Gilles Leclerc, Journal d’un inquisiteur
L’innocence surveillée
Fatum, oui. Pis ça commence comme ça. Pis ça commence toujours comme ça. Pis ça n’a rien à voir avec la dernière analyse de la fée Psychanalyse. Après avoir séché l’école, nous avons pris l’autobus, Charlotte et moi, un matin d’octobre 1970 en direction de Québec, nos corps habités par dix-sept années mal assurées, avec dans le vieil attaché-case tout décocrissé de mon frère deux copies de mon tapuscrit Villes décantées, recueil écrit dans la fureur et la nécessité de paraître avant de disparaître.
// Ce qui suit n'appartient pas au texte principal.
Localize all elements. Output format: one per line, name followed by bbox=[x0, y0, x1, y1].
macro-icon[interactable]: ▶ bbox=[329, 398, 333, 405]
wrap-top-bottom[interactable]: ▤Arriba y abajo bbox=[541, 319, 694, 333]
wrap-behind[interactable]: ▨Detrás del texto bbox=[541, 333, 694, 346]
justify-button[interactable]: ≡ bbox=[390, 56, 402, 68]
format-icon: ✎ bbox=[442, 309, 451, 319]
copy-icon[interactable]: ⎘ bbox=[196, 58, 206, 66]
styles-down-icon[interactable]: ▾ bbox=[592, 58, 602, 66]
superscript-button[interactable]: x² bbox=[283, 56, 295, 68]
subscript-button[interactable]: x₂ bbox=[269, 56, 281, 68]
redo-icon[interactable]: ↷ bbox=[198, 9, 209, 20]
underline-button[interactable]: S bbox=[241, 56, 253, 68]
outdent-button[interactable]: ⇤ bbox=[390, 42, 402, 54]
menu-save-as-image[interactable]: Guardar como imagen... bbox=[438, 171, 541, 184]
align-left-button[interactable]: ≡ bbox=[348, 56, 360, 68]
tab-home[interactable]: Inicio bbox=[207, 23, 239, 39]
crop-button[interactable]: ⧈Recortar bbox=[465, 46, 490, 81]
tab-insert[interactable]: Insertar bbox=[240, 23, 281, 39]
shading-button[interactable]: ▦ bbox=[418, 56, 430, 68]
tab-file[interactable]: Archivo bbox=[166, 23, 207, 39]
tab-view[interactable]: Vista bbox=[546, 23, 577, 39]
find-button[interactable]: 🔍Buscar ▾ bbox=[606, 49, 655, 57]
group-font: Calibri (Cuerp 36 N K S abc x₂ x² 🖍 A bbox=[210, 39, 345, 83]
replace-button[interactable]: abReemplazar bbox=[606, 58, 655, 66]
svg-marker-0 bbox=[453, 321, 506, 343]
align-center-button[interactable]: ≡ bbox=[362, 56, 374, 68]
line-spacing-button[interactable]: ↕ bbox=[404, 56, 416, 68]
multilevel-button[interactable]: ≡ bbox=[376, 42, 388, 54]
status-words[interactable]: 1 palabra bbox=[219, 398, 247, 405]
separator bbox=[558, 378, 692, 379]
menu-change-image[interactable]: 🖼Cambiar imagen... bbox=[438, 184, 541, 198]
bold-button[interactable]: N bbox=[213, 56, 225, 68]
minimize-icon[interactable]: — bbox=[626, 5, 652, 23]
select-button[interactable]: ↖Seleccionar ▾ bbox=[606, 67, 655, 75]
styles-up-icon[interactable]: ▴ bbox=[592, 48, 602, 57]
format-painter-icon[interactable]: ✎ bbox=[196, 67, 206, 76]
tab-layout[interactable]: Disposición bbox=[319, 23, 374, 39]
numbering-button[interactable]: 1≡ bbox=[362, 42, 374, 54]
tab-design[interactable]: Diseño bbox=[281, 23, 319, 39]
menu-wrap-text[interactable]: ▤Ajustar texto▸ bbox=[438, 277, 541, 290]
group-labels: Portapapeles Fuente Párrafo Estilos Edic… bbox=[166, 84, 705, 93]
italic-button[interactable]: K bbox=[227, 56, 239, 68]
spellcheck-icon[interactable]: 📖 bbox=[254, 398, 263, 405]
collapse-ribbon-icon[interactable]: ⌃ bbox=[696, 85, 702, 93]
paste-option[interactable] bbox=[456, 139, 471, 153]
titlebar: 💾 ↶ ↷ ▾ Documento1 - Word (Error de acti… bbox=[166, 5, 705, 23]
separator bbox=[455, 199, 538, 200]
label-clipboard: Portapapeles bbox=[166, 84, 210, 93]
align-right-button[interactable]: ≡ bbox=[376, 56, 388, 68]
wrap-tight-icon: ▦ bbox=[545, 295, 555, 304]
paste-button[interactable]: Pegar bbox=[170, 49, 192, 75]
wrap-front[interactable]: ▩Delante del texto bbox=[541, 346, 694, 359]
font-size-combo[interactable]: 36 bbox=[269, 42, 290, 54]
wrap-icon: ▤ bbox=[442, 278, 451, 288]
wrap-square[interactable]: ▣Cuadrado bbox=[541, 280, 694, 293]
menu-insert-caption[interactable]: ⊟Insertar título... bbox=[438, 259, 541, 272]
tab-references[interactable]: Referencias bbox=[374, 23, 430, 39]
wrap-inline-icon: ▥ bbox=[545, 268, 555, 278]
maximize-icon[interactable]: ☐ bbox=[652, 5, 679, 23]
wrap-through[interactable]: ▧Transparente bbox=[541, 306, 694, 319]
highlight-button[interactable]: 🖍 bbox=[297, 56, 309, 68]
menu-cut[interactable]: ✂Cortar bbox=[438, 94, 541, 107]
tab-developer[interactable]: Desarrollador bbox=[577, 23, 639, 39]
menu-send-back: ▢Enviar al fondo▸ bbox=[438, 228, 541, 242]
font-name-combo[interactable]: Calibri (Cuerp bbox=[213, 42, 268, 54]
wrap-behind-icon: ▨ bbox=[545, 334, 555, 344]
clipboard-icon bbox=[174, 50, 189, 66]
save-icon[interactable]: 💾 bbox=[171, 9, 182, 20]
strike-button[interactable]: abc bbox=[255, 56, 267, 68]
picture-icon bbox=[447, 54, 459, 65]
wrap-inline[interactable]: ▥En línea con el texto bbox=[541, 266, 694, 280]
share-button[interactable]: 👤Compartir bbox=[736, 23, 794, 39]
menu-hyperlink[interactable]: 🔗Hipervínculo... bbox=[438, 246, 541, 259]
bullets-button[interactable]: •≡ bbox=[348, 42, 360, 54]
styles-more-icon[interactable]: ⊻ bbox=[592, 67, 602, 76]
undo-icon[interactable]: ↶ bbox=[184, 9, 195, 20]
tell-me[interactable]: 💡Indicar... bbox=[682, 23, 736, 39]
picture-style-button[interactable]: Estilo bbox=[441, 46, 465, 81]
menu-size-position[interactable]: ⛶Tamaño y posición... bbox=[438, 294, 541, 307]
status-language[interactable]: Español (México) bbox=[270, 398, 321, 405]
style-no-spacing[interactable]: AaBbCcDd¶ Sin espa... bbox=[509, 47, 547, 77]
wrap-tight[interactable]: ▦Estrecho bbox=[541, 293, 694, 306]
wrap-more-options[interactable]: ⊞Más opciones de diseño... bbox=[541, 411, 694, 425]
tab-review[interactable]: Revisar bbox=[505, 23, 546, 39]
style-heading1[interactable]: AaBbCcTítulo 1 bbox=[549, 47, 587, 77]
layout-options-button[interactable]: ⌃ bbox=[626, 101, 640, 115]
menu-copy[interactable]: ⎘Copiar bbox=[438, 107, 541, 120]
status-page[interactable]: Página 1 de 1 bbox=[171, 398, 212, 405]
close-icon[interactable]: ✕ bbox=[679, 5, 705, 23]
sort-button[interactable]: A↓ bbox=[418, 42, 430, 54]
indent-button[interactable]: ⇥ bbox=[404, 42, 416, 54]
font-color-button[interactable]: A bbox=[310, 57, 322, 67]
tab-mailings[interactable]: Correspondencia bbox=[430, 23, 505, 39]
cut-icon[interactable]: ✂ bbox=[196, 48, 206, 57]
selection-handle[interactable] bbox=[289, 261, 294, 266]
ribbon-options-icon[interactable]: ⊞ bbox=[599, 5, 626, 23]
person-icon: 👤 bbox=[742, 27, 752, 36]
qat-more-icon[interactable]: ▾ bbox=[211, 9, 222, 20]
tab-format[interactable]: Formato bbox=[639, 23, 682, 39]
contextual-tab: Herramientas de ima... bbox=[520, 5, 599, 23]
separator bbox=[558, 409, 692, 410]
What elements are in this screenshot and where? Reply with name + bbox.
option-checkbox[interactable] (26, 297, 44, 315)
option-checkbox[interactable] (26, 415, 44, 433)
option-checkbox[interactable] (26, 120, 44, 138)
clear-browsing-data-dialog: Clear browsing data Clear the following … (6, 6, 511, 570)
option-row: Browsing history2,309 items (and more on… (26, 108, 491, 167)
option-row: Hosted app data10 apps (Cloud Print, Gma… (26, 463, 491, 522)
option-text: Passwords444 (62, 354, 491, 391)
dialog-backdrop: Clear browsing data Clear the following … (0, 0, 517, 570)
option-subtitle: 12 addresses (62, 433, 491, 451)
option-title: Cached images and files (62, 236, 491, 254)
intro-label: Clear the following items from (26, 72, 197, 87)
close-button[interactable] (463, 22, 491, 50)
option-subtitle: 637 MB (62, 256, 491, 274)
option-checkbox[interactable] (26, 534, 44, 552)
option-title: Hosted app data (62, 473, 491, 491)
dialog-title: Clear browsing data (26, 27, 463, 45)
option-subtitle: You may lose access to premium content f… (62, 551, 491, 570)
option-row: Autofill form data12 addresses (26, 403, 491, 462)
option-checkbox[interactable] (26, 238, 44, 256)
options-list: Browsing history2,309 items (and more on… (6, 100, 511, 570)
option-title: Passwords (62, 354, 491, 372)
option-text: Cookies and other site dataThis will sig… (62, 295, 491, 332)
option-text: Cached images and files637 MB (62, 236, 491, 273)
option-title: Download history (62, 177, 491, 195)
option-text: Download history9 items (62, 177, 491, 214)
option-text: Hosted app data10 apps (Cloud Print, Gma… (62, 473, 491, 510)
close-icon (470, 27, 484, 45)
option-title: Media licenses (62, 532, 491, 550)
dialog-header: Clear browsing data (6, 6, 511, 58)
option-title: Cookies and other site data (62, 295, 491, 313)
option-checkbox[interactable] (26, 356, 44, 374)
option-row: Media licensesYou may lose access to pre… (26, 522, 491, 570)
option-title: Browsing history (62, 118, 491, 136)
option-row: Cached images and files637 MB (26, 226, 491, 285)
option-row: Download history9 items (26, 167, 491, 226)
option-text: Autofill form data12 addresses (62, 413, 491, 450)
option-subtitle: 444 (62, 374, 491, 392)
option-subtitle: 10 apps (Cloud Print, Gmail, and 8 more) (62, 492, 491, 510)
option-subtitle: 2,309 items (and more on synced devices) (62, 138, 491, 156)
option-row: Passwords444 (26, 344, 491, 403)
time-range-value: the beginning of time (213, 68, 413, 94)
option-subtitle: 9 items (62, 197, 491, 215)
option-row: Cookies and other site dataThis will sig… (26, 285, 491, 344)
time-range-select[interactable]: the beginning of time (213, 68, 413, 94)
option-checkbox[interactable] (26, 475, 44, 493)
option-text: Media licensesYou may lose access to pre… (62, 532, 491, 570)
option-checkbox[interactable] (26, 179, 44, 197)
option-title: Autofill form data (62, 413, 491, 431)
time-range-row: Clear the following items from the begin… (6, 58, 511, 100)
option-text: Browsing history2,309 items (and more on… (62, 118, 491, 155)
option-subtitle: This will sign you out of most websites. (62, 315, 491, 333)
Dans le petit froid du mois, Québec au ciel tranquille m’apparaissait ennuyeuse et morne, comme figée dans ses vieilles matières et ses manières discrètes, pour ne pas dire feutrées. Bien sûr, toute capitale qui se respecte exhale toujours la discrétion, la réserve et la prudence, toutes urbanités bien-pensantes que je ne possédais pas et que je ne posséderai jamais, quoi que je dise et quoi qu’on en dise. Sur le pont Frontenac que l’on rebaptisera bientôt Pierre-Laporte, je sentais bien que cette ville aux choses tranquilles ne tolérait pas excès, délires, esbroufes et coups d’éclat ; et mes poèmes, à l’époque, ne révélaient que cela. Devant mes circonstances exténuantes, avais-je le choix avec mon petit moi beauceron seulement armé d’ingénuité et de fureur créatrice ? Après mes péripéties américaines, Montréal m’apparaissait sans intérêt, car en ce lieu mon père a été trop souvent humilié. Il faut préciser ici que je n’y avais pas encore d’affinités électives, ni parenté et encore moins port d’attache.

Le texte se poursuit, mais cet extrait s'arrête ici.